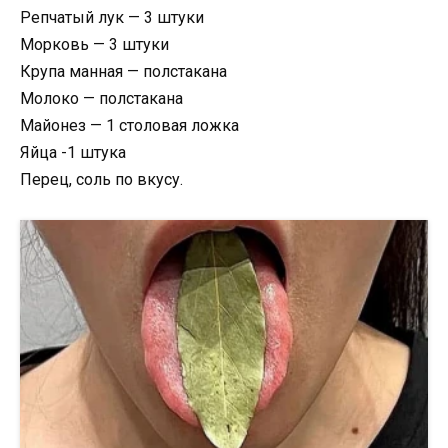
Репчатый лук — 3 штуки
Морковь — 3 штуки
Крупа манная — полстакана
Молоко — полстакана
Майонез — 1 столовая ложка
Яйца -1 штука
Перец, соль по вкусу.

*-*-*

(Description of the task)
Starting at the line that contains "Молоко — полстакана", write out every line through the end of the entries, exactly and with nothing added.

(Solution to the problem)
Молоко — полстакана
Майонез — 1 столовая ложка
Яйца -1 штука
Перец, соль по вкусу.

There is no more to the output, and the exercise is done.